Which is what duly happened. And when people saw the shape of the crystal, they realised it was very special indeed. Because it turns out that you don’t get one chain in a DNA molecule, but two chains twisted around each other. What’s more, in certain ways, in this double chain, the second chain was like a reflection of the first. If you were then to split the two chains apart, each could create another ‘reflection’ chain to team up with. The two new double chains would be exactly the same as the original.
Figure 16. A double chain of DNA. The ‘backbones’ are sugar-phosphate, the ‘links’ are pairs of bases. These can occur in any order and either way round, but each half of the pair can only match with one other half.
(The way these chains are held together is in another article, Magic Water.)

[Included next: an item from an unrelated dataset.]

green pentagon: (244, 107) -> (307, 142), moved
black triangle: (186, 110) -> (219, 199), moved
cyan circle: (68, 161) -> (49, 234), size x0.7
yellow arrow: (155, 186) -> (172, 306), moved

This was rightly recognised as a way of both encoding genetic information and, most importantly, of making copies of it to pass on to children. The way in which the information is encoded, and how it is used, is, sadly, too complicated to go into here. But it was finding out the structure using that part of the rainbow known as x-rays that helped us find out.
So, at last, we can leave our loving couple, their passion raised by the beauty of the rainbow, to go and do what comes naturally and make babies (in, of course, a duly responsible fashion within an enduring, loving relationship.) And the reason we know how they can is because we found more secrets in a rainbow than just the colours, by looking through it and beyond.
That’s the true beauty of a rainbow, if you ask me.